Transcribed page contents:

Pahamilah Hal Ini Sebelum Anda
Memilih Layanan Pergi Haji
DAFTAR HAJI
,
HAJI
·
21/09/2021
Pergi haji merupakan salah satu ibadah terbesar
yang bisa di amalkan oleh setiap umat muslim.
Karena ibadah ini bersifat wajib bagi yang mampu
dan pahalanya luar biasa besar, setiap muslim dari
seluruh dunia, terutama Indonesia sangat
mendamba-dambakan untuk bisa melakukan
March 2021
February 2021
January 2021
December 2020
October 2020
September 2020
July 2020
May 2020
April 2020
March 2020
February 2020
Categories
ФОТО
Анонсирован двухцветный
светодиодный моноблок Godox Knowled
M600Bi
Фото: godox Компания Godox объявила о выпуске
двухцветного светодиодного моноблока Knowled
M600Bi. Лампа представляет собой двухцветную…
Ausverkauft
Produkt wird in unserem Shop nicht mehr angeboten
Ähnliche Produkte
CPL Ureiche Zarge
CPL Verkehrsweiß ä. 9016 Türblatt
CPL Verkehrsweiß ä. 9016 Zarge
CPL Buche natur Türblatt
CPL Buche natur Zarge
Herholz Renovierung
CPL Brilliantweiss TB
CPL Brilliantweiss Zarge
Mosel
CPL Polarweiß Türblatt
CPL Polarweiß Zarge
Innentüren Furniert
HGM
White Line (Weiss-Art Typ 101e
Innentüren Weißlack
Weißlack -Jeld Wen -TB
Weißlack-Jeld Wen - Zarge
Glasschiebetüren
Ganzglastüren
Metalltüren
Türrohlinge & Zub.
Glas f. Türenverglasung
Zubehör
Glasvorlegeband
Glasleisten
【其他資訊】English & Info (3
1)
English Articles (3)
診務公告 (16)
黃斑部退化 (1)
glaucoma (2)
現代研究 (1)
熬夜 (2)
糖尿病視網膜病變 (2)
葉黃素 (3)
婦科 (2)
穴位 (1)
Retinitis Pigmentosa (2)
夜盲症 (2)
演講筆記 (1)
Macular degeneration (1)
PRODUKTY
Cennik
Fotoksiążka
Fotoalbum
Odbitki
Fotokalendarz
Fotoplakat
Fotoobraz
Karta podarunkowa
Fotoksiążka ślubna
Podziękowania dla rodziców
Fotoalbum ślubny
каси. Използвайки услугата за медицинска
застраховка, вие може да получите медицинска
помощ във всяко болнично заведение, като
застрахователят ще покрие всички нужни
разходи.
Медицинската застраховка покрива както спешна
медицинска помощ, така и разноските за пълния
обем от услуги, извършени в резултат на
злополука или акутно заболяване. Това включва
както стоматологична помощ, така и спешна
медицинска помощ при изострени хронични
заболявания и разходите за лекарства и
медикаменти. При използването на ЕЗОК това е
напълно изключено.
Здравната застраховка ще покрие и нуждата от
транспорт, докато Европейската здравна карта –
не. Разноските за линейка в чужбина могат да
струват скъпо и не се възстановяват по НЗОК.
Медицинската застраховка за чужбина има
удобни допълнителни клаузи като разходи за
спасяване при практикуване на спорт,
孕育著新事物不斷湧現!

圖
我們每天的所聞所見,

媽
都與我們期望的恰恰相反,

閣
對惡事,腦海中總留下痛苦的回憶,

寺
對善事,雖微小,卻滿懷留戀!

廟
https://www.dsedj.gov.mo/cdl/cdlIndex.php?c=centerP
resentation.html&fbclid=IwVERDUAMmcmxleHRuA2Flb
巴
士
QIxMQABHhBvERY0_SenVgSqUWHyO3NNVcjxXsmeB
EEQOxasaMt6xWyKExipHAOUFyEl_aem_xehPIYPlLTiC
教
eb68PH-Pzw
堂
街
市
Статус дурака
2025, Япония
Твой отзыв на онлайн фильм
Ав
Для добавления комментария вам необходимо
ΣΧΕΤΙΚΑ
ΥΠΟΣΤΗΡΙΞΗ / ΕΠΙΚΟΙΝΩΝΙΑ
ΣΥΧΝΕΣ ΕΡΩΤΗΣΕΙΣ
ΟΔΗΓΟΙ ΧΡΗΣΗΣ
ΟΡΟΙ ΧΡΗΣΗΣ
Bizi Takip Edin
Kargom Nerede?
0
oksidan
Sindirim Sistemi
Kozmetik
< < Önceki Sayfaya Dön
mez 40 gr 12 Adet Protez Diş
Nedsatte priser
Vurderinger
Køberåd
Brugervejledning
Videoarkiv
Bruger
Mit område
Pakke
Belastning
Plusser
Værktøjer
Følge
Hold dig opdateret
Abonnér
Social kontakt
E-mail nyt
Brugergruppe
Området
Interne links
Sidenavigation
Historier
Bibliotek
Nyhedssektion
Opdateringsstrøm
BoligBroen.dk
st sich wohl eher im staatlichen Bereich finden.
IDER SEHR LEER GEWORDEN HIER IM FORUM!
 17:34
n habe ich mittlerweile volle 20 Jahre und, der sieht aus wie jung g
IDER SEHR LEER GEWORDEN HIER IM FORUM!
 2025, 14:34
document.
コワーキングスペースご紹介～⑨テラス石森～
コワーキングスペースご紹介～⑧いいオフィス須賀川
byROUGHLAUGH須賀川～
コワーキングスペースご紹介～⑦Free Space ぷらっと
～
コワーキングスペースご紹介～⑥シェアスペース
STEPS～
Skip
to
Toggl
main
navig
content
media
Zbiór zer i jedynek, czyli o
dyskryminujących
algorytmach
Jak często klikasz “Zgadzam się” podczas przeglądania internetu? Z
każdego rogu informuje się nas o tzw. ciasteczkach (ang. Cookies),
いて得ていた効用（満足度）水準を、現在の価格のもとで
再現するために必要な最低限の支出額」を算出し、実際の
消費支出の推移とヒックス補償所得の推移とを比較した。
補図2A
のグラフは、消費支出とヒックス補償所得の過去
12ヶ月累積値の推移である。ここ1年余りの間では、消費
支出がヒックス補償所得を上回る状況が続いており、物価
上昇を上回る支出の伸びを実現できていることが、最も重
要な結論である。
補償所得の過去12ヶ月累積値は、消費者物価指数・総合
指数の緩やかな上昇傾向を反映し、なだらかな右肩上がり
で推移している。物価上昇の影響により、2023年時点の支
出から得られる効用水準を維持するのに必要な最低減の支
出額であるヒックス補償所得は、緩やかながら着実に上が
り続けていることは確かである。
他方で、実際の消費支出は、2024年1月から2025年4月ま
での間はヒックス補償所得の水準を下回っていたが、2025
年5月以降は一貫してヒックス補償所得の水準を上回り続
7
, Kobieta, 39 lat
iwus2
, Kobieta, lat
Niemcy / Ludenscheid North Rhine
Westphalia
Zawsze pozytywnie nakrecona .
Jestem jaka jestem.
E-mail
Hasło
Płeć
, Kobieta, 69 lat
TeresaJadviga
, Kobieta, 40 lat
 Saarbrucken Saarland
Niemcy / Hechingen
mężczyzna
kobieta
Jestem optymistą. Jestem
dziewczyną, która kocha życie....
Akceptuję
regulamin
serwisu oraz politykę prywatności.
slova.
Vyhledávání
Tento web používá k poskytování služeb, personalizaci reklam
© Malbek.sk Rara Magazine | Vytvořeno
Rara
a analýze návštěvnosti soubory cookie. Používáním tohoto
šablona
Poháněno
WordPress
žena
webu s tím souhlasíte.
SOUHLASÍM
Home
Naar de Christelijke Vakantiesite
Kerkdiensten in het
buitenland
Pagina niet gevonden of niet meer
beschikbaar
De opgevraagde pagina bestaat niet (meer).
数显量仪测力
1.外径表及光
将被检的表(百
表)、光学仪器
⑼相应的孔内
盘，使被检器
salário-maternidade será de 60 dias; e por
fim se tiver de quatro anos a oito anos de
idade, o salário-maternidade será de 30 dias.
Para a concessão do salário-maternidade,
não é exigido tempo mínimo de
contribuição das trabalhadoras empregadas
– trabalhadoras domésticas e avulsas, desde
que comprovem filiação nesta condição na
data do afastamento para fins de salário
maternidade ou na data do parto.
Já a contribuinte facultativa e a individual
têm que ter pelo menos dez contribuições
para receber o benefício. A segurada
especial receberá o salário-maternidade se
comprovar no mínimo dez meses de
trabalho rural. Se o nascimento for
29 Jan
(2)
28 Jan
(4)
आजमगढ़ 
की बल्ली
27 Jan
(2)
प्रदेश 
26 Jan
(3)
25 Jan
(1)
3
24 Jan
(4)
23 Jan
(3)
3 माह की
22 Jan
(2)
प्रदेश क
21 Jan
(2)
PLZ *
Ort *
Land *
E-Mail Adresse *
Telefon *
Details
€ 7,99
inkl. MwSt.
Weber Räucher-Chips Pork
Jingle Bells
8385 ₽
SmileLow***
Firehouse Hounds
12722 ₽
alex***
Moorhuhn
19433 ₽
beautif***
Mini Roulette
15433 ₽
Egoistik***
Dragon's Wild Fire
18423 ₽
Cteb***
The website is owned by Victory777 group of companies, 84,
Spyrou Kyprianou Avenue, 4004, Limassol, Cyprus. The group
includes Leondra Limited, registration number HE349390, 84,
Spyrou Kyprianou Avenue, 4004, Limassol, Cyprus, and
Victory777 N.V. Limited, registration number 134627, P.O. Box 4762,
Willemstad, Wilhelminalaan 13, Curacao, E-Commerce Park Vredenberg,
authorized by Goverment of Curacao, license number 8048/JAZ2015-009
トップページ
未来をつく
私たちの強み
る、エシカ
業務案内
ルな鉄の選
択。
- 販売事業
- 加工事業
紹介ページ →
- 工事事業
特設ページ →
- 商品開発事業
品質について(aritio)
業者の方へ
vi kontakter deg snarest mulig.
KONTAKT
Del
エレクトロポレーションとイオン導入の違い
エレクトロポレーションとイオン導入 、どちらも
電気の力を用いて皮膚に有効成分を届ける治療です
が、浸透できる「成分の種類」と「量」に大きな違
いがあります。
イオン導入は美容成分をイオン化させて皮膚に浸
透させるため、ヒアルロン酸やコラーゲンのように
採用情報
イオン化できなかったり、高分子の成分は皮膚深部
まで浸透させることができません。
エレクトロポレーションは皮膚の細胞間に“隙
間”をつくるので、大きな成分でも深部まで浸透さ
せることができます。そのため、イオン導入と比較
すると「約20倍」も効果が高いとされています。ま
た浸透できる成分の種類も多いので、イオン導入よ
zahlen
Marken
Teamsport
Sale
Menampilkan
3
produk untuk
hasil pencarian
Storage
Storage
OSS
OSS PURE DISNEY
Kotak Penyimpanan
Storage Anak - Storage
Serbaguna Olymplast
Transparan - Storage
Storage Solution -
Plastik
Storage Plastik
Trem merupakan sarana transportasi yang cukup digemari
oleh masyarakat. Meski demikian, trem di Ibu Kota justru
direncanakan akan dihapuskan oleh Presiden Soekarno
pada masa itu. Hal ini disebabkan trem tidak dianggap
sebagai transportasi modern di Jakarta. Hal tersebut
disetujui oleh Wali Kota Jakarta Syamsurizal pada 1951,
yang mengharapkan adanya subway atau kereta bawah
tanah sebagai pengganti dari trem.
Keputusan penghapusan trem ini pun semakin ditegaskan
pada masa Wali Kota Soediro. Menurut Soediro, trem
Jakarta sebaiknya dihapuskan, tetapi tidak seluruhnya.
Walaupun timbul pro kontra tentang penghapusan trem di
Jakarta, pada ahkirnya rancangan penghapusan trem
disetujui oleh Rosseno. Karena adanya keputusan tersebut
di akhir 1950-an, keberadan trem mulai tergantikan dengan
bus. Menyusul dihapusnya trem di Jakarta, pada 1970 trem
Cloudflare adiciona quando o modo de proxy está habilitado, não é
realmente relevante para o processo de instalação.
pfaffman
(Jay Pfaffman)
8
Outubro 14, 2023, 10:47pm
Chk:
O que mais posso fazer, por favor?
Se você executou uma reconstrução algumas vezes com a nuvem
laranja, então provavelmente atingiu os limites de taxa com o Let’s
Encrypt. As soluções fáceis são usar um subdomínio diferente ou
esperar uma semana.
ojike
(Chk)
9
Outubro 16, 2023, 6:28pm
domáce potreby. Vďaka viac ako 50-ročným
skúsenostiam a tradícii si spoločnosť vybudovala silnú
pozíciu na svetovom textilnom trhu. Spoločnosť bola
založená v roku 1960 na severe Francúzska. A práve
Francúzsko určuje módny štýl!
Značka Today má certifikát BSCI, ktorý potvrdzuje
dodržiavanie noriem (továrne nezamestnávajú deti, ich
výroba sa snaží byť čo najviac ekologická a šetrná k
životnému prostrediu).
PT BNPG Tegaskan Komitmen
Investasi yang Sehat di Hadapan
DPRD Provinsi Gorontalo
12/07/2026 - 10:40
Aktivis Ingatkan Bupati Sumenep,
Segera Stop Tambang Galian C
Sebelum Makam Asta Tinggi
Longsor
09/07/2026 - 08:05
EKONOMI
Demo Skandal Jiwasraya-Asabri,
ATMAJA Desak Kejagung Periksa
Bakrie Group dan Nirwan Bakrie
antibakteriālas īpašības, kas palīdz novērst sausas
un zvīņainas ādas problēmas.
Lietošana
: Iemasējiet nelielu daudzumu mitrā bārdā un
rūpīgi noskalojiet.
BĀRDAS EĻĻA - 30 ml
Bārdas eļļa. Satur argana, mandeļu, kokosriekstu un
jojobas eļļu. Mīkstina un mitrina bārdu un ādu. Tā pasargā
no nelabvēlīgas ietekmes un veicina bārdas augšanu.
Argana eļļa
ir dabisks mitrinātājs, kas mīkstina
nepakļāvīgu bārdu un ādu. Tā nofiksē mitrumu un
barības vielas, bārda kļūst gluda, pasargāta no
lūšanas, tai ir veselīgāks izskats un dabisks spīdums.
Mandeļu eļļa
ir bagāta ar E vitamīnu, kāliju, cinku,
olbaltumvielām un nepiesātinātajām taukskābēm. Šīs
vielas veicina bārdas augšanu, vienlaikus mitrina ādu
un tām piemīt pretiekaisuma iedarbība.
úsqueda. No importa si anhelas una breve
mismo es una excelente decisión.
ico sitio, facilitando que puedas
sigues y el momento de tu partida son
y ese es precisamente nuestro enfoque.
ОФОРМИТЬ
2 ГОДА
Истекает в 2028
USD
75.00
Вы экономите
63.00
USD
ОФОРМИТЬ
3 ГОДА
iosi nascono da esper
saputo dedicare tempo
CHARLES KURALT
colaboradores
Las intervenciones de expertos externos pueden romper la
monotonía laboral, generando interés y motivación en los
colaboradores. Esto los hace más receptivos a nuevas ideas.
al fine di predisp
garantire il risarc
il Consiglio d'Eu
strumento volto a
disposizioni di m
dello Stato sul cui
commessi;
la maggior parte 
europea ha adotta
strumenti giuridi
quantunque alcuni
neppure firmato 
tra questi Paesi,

Aim of the exercise:
Return only the exact lines from the opening of the records through the line that contains "September 2020", both included.

Response below:
Pahamilah Hal Ini Sebelum Anda
Memilih Layanan Pergi Haji
DAFTAR HAJI
,
HAJI
·
21/09/2021
Pergi haji merupakan salah satu ibadah terbesar
yang bisa di amalkan oleh setiap umat muslim.
Karena ibadah ini bersifat wajib bagi yang mampu
dan pahalanya luar biasa besar, setiap muslim dari
seluruh dunia, terutama Indonesia sangat
mendamba-dambakan untuk bisa melakukan
March 2021
February 2021
January 2021
December 2020
October 2020
September 2020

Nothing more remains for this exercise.